A new report at city hall concludes Londoners can have a set collection day that won't change for an additional $10 a year.

Currently Londoners receive 42 collections per year, but never on the same day two weeks in a row. City council may soon consider changing that. The first option would cost homeowners $7 more a year, but weekly collection days would still change after every statutory holiday.

The most costly option is for $10 more. It would keep collection days consistent every week, requiring collection on either statutory holidays or Saturdays.

Councillor Harold Usher says it’s the second most common complaint he receives, and Londoners may now be willing to pay more.

“Is today garbage day? Was it yesterday?

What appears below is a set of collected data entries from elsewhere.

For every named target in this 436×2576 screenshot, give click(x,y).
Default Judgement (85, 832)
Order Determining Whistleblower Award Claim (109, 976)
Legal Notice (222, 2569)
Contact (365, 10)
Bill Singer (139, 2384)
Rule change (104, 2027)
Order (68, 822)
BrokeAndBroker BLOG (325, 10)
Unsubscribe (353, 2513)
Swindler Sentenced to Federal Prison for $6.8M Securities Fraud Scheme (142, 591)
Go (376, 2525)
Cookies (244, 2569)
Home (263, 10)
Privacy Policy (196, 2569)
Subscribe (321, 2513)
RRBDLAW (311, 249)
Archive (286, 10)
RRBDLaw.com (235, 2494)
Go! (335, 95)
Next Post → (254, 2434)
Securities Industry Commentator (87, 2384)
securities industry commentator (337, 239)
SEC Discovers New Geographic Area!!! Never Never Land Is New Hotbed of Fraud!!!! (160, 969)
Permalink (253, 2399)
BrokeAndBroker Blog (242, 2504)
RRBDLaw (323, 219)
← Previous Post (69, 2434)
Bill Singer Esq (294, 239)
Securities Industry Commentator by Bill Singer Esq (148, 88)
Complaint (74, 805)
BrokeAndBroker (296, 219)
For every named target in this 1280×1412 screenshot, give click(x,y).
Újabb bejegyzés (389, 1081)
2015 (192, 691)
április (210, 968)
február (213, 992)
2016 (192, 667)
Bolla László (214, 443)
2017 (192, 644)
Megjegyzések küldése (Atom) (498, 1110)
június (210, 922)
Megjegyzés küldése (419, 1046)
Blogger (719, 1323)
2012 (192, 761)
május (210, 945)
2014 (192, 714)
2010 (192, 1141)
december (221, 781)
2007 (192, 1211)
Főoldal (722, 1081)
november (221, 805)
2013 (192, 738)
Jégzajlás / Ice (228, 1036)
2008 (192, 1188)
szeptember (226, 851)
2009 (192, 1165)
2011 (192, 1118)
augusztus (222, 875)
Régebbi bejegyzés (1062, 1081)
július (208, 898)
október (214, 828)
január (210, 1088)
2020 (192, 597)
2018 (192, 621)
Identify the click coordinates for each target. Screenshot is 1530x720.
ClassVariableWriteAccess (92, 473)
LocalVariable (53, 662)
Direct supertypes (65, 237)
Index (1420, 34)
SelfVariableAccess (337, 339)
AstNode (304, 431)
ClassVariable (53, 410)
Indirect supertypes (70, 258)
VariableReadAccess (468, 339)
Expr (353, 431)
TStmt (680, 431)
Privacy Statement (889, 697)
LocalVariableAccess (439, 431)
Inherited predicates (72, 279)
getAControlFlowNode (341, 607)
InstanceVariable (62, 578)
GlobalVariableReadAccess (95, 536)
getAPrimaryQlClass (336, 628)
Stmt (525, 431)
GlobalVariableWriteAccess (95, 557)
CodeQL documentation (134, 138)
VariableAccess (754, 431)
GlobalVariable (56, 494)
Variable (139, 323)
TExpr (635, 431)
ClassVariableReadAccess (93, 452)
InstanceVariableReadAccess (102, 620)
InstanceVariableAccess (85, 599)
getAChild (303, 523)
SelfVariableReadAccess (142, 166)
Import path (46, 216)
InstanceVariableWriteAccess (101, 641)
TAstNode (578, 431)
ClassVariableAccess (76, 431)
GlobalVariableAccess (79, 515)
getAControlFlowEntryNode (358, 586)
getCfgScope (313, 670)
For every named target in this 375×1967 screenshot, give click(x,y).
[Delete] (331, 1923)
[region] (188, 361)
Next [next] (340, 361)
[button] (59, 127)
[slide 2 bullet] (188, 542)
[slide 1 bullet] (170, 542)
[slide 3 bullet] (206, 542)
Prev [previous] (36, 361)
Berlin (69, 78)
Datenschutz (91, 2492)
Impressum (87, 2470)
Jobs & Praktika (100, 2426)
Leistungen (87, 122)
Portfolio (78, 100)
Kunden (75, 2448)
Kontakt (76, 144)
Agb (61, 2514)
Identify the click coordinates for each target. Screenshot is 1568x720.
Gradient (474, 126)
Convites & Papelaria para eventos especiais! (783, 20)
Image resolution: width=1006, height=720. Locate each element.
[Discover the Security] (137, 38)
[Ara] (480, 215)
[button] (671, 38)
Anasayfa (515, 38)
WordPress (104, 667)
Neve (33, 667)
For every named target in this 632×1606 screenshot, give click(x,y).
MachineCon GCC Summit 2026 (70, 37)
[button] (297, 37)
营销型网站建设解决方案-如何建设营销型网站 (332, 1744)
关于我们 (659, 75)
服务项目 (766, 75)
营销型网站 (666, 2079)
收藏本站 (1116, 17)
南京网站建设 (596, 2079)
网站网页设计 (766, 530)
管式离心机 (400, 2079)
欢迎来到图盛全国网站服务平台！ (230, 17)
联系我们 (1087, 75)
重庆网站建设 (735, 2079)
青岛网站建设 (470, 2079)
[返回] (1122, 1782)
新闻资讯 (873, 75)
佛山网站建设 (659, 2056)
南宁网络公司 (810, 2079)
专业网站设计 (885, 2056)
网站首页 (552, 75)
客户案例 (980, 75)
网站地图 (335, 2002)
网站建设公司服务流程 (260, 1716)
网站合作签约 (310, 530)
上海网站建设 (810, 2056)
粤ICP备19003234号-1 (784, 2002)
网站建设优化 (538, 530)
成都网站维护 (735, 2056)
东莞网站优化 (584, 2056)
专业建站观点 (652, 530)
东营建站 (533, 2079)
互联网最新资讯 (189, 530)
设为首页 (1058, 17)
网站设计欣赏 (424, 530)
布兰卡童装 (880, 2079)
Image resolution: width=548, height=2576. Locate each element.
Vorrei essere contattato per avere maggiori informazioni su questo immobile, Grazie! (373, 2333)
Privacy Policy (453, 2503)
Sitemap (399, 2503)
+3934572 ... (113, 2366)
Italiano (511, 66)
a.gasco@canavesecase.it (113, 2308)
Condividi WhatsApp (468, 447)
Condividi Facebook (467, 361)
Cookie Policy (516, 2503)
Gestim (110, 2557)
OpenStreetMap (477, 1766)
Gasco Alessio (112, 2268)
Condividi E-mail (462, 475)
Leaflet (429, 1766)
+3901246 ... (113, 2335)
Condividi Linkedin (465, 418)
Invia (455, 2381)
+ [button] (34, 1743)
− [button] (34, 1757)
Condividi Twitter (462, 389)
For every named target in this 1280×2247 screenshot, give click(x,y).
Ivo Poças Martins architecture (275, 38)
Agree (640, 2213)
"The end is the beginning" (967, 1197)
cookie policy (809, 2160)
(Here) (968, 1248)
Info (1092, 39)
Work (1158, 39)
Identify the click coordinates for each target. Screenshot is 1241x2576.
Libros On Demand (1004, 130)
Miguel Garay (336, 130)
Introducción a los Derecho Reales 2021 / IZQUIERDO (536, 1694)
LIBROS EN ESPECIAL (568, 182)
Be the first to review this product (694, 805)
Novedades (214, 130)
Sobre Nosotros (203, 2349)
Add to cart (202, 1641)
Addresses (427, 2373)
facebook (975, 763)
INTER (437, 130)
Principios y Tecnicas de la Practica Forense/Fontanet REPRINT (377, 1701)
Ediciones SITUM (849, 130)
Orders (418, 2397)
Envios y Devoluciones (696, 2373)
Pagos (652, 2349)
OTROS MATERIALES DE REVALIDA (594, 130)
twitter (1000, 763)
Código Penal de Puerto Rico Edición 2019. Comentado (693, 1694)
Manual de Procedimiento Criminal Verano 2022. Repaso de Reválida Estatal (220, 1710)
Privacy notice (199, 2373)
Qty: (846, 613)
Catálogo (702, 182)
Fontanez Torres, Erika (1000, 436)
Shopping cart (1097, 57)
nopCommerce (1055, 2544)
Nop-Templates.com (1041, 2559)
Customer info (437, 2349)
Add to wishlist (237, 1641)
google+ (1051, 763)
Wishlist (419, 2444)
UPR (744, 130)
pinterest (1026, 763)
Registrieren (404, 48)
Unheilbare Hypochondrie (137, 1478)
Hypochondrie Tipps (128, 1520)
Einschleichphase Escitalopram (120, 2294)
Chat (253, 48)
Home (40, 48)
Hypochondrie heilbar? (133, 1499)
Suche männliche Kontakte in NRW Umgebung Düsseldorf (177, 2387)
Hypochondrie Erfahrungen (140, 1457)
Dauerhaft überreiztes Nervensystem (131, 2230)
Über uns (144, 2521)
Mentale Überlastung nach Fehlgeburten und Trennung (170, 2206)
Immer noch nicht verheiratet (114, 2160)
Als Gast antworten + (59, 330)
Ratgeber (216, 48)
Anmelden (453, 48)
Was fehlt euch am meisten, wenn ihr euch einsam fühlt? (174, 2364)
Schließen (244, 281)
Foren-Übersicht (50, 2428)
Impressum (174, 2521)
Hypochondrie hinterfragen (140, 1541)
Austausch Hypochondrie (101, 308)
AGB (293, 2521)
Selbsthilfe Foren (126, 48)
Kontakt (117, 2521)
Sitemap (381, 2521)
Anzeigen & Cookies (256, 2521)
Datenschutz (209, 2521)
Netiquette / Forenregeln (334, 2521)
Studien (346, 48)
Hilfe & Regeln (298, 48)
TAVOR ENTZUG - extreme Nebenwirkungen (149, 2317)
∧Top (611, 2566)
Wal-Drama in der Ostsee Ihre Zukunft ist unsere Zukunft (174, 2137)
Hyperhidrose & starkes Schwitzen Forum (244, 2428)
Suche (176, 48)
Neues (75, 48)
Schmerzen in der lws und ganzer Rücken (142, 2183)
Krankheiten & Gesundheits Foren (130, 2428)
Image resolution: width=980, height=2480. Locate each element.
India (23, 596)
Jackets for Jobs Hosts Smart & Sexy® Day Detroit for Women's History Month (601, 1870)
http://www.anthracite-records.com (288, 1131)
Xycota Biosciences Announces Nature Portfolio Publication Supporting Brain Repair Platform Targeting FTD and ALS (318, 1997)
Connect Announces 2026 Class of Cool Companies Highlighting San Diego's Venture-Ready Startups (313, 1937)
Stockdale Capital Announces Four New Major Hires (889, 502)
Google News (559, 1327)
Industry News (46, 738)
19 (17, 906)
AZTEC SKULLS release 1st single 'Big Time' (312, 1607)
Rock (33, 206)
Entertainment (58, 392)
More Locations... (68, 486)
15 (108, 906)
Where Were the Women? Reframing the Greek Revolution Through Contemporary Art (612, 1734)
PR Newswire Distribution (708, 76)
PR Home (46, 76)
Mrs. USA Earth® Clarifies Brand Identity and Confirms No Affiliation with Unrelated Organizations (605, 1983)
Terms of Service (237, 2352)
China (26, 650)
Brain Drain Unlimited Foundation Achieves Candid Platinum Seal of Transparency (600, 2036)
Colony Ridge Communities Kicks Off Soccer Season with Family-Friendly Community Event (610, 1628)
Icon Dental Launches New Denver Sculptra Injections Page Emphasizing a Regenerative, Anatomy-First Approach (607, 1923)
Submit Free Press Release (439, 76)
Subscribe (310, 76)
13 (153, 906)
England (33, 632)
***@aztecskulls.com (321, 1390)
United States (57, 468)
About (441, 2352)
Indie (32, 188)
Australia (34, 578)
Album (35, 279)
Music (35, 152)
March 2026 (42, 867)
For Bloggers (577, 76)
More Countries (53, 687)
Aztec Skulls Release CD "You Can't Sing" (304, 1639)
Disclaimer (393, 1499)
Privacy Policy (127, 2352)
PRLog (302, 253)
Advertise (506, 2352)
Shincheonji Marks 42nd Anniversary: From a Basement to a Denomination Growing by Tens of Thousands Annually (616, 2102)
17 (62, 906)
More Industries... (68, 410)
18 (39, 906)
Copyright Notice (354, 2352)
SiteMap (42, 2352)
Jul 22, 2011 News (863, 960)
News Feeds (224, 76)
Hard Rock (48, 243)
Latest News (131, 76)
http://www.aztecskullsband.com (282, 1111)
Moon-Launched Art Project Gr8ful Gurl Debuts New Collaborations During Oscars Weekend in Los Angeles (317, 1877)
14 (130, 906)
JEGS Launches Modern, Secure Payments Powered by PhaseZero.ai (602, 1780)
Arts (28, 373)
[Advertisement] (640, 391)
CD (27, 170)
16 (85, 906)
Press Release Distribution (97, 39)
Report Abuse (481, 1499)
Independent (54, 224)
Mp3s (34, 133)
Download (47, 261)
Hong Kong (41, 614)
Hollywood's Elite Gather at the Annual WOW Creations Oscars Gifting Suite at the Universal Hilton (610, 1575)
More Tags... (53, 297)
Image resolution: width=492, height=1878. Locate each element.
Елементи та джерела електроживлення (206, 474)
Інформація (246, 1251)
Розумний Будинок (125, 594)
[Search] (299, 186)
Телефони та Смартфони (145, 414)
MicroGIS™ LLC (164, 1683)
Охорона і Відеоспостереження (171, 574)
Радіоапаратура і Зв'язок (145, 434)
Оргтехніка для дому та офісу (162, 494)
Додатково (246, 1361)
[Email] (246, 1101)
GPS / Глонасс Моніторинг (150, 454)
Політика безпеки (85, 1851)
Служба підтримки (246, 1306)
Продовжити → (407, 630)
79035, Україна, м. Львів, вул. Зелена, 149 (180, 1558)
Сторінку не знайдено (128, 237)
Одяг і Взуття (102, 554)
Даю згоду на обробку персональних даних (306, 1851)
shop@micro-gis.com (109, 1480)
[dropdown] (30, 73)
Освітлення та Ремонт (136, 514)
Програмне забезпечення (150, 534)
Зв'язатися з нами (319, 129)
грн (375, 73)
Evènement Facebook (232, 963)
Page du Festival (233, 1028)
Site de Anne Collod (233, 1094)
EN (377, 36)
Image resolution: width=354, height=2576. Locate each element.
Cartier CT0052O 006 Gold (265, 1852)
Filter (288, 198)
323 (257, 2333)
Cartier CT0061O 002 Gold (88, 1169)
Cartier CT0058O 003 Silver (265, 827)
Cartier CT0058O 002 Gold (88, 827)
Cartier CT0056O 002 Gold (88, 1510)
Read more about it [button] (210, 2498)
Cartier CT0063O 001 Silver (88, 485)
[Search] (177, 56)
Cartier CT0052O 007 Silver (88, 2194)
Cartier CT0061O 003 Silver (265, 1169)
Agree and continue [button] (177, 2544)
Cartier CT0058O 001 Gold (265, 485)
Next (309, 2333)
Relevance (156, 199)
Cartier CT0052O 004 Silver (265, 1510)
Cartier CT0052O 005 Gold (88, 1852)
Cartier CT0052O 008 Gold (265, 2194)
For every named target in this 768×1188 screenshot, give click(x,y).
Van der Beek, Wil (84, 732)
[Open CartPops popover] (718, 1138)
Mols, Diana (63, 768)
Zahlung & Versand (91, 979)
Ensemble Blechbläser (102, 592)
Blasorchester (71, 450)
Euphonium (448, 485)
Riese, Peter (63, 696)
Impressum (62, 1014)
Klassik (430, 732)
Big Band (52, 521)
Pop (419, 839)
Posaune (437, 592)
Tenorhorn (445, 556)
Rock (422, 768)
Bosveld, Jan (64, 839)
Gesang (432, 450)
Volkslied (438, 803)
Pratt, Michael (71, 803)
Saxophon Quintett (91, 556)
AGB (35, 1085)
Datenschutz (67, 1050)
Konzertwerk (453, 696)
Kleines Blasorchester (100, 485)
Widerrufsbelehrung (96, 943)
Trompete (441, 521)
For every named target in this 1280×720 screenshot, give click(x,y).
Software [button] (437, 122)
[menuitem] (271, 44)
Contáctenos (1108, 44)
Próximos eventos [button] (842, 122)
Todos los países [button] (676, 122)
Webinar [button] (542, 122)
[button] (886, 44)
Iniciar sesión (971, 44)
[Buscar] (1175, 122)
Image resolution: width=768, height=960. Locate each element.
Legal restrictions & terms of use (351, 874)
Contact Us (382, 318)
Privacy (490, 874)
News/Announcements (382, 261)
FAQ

They know its Wednesday morning, I need to put my garbage out, and I think that's the convenience that they are purchasing,” says Usher.

The head of environmental services for the city says the current system was put in place in 1996.

“We did it to save money and it has proven reasonably successful,” says Jay Stanford. “It has saved $17 to $20-million over that time period.”

Usher points out a $10 increase represents $1.1 to $1.3 million that would have to be found in the city budget or through a tax increase. Homeowners are already in for a $55 increase to water and sewer bills next year. 

“There are people on very fixed incomes and it’s not the $10 worry about,” says Usher. “It’s the $10 plus $55, plus anything else we add this year.”

This won't mean an end to the garbage calendar, as it will still be required to notify homeowners about leaf collection and other special collections.